How Long is Too Long?
Monday, December 14, 2009 So today....drum roll, please....I am thrilled to be turning the blog over to my fabulous agent, Elisabeth Weed. She'll be answering your questions all week, and she's enjoyed the experience so much, I'm happy to say that she'll be doing the same once a month here at Ask Allison. Without further ado, here ya go.
Question of the day: My question is...we read articles that say now-famous authors with best-sellers were rejected by ten, fifty, a hundred agents before the one who say yes. I'm wondering if persistence is the key or if there's a time that you think it's clear the book is a no-go. I guess it would be the same for agents submitting to publishers -- what's the cutoff? Is there one? I'm jumping ahead since I'm not there yet --- but I am always relieved when I hear that someone queried 100 times before finding an agent. I believe I have that in me too.

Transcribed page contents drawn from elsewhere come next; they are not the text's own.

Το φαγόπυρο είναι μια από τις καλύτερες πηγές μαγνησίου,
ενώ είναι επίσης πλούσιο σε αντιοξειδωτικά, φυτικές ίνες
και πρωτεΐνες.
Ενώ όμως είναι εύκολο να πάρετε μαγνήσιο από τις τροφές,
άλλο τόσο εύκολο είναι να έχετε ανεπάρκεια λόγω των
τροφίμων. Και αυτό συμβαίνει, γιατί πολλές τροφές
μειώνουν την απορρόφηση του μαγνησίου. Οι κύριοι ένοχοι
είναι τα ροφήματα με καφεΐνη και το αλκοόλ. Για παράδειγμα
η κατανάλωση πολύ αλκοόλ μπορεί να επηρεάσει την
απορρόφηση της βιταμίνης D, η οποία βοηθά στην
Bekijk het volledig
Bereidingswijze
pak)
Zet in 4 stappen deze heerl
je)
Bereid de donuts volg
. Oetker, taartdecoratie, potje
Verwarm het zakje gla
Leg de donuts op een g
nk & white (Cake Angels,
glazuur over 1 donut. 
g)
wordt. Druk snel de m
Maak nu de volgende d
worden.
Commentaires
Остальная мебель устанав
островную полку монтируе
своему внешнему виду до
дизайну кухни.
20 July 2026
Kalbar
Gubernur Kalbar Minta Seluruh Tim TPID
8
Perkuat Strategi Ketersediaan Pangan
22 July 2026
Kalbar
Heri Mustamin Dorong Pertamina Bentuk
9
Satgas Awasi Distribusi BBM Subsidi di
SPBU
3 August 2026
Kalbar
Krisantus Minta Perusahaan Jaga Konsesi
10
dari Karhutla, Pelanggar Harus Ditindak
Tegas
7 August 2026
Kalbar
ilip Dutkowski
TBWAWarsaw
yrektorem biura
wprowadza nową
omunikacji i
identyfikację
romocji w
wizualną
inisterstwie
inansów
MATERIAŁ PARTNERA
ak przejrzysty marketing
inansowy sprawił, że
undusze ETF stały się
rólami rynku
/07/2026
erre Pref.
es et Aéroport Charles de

I love hearing those stories. The Help by Kathryn Stockett is one of the best. (I quickly looked in my rejection log after reading her story in The New York Times and was thrilled to know I didn't reject her!) I think the key is a combination of persistence and a well as a certain savvy about the market and reading between the lines in terms of feedback. I've had the pleasure of selling a fair amount of debut fiction, but each author has a very different story on how they got to me and then their publisher. In some cases, the author worked on that novel for many years, as it transformed from one genre to another, based on feedback from her writers group, agents and published writers. In another scenario, the author had a novel that got rejected from upwards of 50 agents. She realized from the responses that it wasn't her craft, but rather the structure of the novel. So, she shelved it, wrote another book, and was greeted with several offers of representation within weeks of sending it out. This is all to say that I think stories like Ms Stockett's are much more common that you realize. We just don't hear about them in the NY Times because her success of finding an agent and getting published is only written about because of the real success story, of being a debut novel that for all intents and purposes has been number one on the bestseller list (big brand name authors that get published new books every week are the only thing keeping her from that spot).

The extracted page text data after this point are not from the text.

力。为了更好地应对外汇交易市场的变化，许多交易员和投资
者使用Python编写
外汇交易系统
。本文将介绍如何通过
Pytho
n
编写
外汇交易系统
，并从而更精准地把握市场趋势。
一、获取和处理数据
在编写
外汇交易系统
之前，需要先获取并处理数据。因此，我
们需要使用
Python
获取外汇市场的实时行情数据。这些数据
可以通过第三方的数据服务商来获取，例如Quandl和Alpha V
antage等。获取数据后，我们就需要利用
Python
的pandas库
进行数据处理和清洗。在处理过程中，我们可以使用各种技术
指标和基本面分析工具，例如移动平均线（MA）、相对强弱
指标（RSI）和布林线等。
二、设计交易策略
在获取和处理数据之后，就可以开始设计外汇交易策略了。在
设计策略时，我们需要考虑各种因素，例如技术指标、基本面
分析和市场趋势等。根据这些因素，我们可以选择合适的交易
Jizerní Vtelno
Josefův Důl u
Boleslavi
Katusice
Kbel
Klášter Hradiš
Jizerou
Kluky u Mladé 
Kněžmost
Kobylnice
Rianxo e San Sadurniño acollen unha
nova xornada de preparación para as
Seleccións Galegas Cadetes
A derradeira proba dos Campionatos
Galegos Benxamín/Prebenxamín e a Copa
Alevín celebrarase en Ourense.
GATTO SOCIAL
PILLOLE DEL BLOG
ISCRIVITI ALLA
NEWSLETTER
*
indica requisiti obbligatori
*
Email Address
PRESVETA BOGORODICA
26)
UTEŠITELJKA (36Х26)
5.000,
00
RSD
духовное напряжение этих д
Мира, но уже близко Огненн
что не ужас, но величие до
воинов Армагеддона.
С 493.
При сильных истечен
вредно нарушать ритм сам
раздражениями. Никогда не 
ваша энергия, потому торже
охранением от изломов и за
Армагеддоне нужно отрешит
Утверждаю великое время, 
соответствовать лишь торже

In short, I don't think there is one path to getting there but if you believe in yourself, do your homework, listen to feedback and yes, be persistent, you will give yourself and your book the best chance for success. I hope that helps. Does anyone want to share their stories of finding an agent?


Reader Comments (6)
Thank you for addressing this. As with so many things, it's the right mix of information and intuition that will give me my answers when it's time.
Excellent post, Elisabeth! Very encouraging to those of us still going through the process of finding an agent who is a good fit.
*waves to Elisabeth*
Part of persistence is knowing when to change direction. I think that sometimes gets lost in the story of authors who persisted despite scads of rejections -- it's not just that they're sending the exact same book to 100 agents and it's the 101st who finally "gets it". It's taking feedback, making adjustments, either from agents or critique partners or others whose opinions you trust. Maybe after 100 rejections the author made a big change to the book that changed the game entirely -- or maybe she put the 100-rejection book in the drawer and wrote another one. Maybe it was book two or four or seven that made the magic happen.

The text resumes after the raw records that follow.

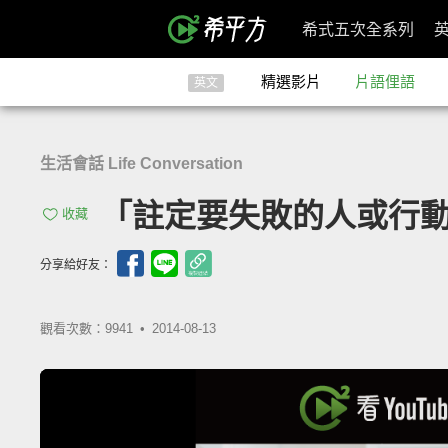
希式五次全系列
精選影片
片語俚語
英文
生活會話 Life Conversation
「註定要失敗的人或行動」- 
收藏
分享給好友：
觀看次數：9941 •
2014-08-13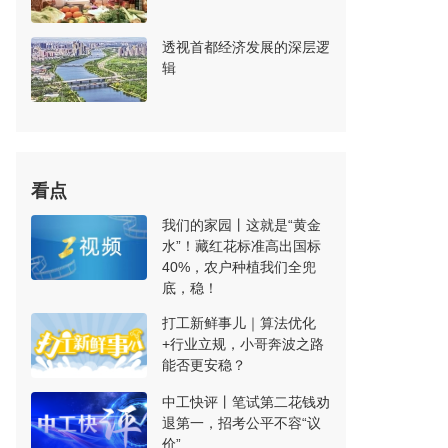
透视首都经济发展的深层逻
辑
看点
我们的家园丨这就是“黄金
水”！藏红花标准高出国标
40%，农户种植我们全兜
底，稳！
打工新鲜事儿｜算法优化
+行业立规，小哥奔波之路
能否更安稳？
中工快评丨笔试第二花钱劝
退第一，招考公平不容“议
价”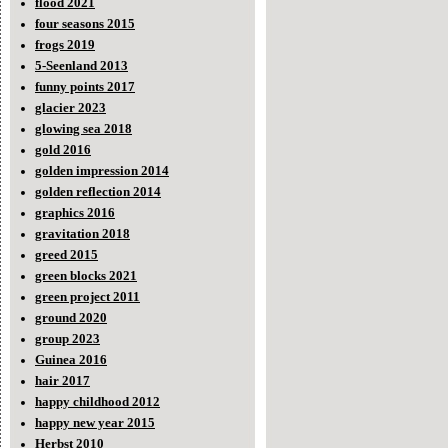
flood 2021
four seasons 2015
frogs 2019
5-Seenland 2013
funny points 2017
glacier 2023
glowing sea 2018
gold 2016
golden impression 2014
golden reflection 2014
graphics 2016
gravitation 2018
greed 2015
green blocks 2021
green project 2011
ground 2020
group 2023
Guinea 2016
hair 2017
happy childhood 2012
happy new year 2015
Herbst 2010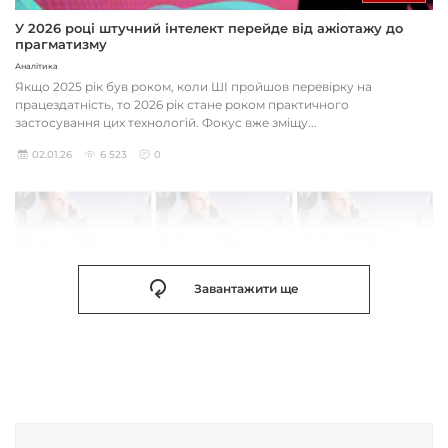
У 2026 році штучний інтелект перейде від ажіотажу до
прагматизму
Аналітика
Якщо 2025 рік був роком, коли ШІ пройшов перевірку на
працездатність, то 2026 рік стане роком практичного
застосування цих технологій. Фокус вже зміщу...
02.01.26
6 523
0
Завантажити ще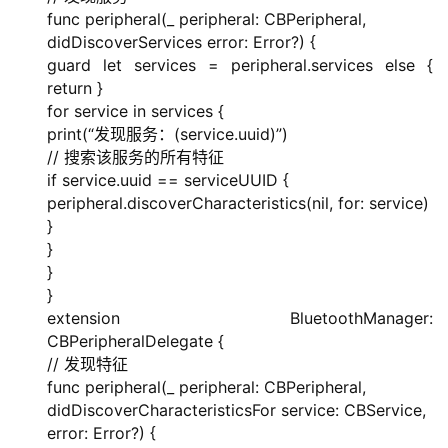
程
func peripheral(_ peripheral: CBPeripheral,
didDiscoverServices error: Error?) {
软
guard let services = peripheral.services else {
件
return }
应
for service in services {
用
print(“发现服务：(service.uuid)”)
// 搜索该服务的所有特征
登录
注册
if service.uuid == serviceUUID {
服
peripheral.discoverCharacteristics(nil, for: service)
务
}
项
}
目
}
}
A
extension BluetoothManager:
I
CBPeripheralDelegate {
提
// 发现特征
示
func peripheral(_ peripheral: CBPeripheral,
词
didDiscoverCharacteristicsFor service: CBService,
error: Error?) {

Don't let rejection get you down, but also don't assume there's nothing to learn from it.
I tried to find an agent three times.
First time: Manuscript not ready. Gave up.
Second time: Found an agent. Wasn't a perfect match. Had to move on with no sale.
Third time: Found an agent and my book sold at auction shortly thereafter.
These were three different projects by the way. I started fresh each time with a new manuscript. The first project eventually evolved and became a short story in the Cimarron Review. The second was a genre I decided I didn't want to stick with and will stay in the drawer, loved but unpublished, forever.
The third is REAL LIFE & LIARS.
The quick story:
1. Right book. Four months. This book flowed out of me like previous writing had not.
2. Submit. Submit some more. Sixty odd rejections later, a couple from partial requests, and decide a first person narrative from more than one pov isn't going to work. Too difficult to switch back and forth for the reader.
3. After a year, rewrite novel in third person. Six months later, submit again. Sixty odd rejections later, decide this is probably not going to be the one. Toy around with just putting it out there for free and moving on with next novel.
4. Start next novel. 30k words into it, get call from editor from one of two houses I submitted to several months prior and had pretty much written off. Holy crap, someone likes my story!
5. Create list of dozen or so agents from top of my submit list and recontact them to take a second look. Having actually read the novel, my top choice agent who had rejected me twice before, contacts me. "This is actually quite good. Is it too late to put my hat in the ring?" Uhm...no?
6. Bit over two years. Moral of this story. Patience grasshopper. Write well. Keep trying.
Ha! Right book. That's the problem with writing posts before first cup coffee is done.